Inria, cette ruche
qui nous veut du bien
De Tech à tech

Maureen Clerc, directrice du centre de recherche Inria Côte d’Azur © Inria
Institut national de recherche spécialisé dans les sciences et technologies du numérique, Inria contribue à l’innovation en développant des connaissances fondamentales et en s’intéressant aux applications du numérique dans de nombreux domaines. Dans ses recherches, l'IA joue un rôle de plus en plus prégnant. Rencontre azuréenne avec Maureen Clerc, directrice du centre de recherche Inria Côte d’Azur.
Maureen Clerc, pouvez-vous nous indiquer les principaux axes de recherche à Inria Côte d’Azur ?
Nous travaillons tout d’abord sur la science des données, à partir de modèles qui peuvent représenter des réseaux de transport, des réseaux de communication cellulaires en biologie ou des connaissances médicales.
Nous essayons d’améliorer les connaissances dans une diversité de domaines avec des méthodologies qui viennent du monde du numérique.
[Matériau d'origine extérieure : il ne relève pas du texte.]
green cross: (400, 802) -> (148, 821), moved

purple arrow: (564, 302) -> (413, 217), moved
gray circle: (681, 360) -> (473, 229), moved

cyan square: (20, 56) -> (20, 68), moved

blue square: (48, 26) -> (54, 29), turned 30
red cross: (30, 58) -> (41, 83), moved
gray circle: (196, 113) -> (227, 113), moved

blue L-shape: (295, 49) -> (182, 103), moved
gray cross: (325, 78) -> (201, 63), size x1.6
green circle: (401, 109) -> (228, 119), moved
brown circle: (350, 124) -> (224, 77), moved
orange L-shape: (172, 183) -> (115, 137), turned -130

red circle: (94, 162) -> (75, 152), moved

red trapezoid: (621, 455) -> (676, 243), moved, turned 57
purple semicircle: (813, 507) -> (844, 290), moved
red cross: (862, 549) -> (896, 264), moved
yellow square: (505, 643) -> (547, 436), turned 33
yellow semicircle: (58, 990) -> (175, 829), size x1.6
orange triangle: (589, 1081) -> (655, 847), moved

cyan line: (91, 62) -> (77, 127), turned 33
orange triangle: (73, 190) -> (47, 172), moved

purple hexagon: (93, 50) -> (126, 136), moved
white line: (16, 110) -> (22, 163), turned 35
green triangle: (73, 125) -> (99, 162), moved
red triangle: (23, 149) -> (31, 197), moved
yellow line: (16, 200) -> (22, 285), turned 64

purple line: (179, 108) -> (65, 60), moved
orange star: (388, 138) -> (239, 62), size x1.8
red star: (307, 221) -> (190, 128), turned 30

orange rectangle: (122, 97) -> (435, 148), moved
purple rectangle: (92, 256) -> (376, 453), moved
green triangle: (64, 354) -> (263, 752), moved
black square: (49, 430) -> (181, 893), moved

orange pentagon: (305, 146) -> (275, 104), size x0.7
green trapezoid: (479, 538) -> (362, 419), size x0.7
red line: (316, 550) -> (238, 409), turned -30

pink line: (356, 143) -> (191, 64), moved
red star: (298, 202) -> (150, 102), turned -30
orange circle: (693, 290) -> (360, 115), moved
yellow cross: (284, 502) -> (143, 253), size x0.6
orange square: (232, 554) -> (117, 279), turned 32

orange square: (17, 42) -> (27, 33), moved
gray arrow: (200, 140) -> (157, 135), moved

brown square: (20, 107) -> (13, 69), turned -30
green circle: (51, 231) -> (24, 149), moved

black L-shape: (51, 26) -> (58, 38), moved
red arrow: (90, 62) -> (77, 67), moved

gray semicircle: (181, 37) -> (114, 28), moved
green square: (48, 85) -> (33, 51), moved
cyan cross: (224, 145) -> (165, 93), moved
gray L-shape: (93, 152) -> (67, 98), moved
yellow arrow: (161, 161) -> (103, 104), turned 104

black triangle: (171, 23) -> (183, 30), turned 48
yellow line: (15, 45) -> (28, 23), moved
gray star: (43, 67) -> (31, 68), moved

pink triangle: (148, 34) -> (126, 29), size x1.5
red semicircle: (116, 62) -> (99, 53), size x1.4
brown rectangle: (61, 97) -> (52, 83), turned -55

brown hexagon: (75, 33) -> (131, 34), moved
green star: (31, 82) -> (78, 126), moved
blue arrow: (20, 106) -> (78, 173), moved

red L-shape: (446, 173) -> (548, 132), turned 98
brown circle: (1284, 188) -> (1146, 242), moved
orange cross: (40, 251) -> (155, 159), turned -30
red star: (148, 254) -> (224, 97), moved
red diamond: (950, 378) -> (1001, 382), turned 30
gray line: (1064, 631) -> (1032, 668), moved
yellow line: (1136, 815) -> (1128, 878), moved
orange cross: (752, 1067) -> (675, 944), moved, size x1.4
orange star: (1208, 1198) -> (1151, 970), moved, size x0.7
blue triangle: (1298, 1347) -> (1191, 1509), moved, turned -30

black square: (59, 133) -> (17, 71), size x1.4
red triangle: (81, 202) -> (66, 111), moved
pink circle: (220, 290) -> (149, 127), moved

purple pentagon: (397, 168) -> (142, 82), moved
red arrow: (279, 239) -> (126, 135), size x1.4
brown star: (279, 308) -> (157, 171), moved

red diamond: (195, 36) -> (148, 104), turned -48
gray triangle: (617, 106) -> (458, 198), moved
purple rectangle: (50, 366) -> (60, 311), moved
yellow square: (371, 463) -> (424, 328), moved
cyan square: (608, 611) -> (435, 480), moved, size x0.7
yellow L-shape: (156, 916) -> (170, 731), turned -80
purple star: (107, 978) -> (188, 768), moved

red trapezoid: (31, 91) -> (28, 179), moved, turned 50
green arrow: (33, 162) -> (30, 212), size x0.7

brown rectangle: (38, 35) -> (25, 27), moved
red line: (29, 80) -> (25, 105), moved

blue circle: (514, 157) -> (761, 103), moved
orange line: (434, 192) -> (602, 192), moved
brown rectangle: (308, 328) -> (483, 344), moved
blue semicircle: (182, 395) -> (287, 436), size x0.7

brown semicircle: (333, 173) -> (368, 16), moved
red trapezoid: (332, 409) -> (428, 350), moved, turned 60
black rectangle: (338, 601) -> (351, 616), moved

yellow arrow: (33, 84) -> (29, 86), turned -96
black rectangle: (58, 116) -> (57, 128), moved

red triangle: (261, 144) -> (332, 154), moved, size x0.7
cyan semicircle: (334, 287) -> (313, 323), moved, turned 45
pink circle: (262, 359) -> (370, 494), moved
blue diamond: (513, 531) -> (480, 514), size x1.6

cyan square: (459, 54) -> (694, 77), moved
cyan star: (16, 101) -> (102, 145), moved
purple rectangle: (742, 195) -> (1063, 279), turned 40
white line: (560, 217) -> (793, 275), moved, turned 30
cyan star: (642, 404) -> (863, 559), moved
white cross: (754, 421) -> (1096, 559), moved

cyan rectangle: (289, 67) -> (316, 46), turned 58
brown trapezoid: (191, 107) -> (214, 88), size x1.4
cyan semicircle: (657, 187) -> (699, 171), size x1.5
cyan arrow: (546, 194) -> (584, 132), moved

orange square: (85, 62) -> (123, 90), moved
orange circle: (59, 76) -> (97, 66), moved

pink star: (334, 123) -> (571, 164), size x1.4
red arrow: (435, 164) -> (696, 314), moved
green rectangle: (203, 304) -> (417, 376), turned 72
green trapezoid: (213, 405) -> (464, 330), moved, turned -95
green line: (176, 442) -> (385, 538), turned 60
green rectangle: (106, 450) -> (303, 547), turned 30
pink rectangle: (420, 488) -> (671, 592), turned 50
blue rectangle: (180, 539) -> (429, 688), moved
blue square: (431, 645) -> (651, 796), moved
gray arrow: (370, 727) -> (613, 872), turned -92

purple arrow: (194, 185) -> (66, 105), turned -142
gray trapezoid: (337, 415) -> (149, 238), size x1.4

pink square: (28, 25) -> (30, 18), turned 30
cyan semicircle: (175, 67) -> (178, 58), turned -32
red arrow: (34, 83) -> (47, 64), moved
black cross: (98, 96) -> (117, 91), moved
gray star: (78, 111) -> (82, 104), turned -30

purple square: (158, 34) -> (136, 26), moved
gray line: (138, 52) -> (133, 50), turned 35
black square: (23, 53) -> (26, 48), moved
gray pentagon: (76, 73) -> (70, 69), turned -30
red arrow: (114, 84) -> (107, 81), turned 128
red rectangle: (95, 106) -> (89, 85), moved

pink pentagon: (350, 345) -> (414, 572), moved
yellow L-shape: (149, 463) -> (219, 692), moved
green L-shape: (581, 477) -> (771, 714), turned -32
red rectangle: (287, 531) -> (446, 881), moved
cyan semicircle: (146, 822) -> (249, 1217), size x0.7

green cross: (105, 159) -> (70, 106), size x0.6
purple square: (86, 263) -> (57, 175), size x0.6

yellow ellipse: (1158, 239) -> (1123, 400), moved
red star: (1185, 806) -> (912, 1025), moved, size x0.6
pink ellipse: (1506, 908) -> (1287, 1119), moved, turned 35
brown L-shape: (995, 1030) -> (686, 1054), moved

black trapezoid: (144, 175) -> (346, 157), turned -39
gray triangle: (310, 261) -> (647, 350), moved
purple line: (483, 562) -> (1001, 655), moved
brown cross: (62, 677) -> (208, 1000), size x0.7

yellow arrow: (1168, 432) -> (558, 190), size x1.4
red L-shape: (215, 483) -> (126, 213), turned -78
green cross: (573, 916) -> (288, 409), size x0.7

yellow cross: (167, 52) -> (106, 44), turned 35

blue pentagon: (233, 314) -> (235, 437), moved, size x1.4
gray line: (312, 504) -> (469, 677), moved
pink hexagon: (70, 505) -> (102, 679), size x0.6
Concrètement, nous mettons en relation des concepts et nous faisons parler des données pour arriver à mieux comprendre des phénomènes complexes.
Nous avons aussi des recherches plus fondamentales avec des chercheurs qui travaillent sur des preuves informatiques ou sur des réseaux de communication utilisant la virtualisation logicielle par exemple ou la cryptographie post-quantique.
L'IA occupe une place croissante. Certaines équipes ont l’intelligence artificielle comme sujet principal de recherche, d’autres non, mais se servent néanmoins de plus en plus de l’IA dans leurs travaux.
Inria est fortement impliquée dans l’institut 3IA Côte d’Azur. Quelles formes prend cette contribution ?
Bon nombre de nos chercheurs et chercheuses sont titulaires de chaires 3IA. C’est-à-dire qu’ils ont été sélectionnés par un jury international qui a estimé qu’ils avaient les compétences requises pour mettre en œuvre ou développer de nouvelles techniques d’IA. Ces chercheurs s’impliquent dans la formation de doctorants en IA et dans l’encadrement de postdoctorants qui viennent contribuer à la recherche dans nos équipes.
En fait, une véritable dynamique s’est créée sur le site où des chercheurs en IA dans différents domaines se réunissent pour confronter leurs connaissances mutuelles. De plus, nos chercheurs titulaires de chaires 3IA participent à l’enseignement et contribuent aux collaborations industrielles qui ont été renforcées depuis la création du 3IA Côte d’Azur
Le directeur scientifique du 3IA Côte d’Azur, Nicholas Ayache, est un chercheur réputé de l’Inria en matière de santé numérique. Dans quelle mesure l’apport de l’IA permet-elle de développer des outils d’analyse et de diagnostic particulièrement performants ?
Par la rapidité avec laquelle elle est capable de brasser de grandes masses de données, l’IA apporte une assistance aux médecins dont ils ne pourront plus se priver à l’avenir. Elle peut aussi réexaminer des cohortes d’une manière que l’humain ne pourrait pas.
Inria Côte d’Azur participe également à l’aventure d’un nouvel IHU à Nice, qui s’appelle RespirERA. L’IA fait partie des forces de cet institut hospitalo-universitaire. Nous avons à Sophia Antipolis des équipes de premier plan qui s’intéressent depuis longtemps à la manière dont on peut automatiser les traitements d’images médicales, mais aussi toutes les autres informations qui accompagnent les dossiers médicaux des patients.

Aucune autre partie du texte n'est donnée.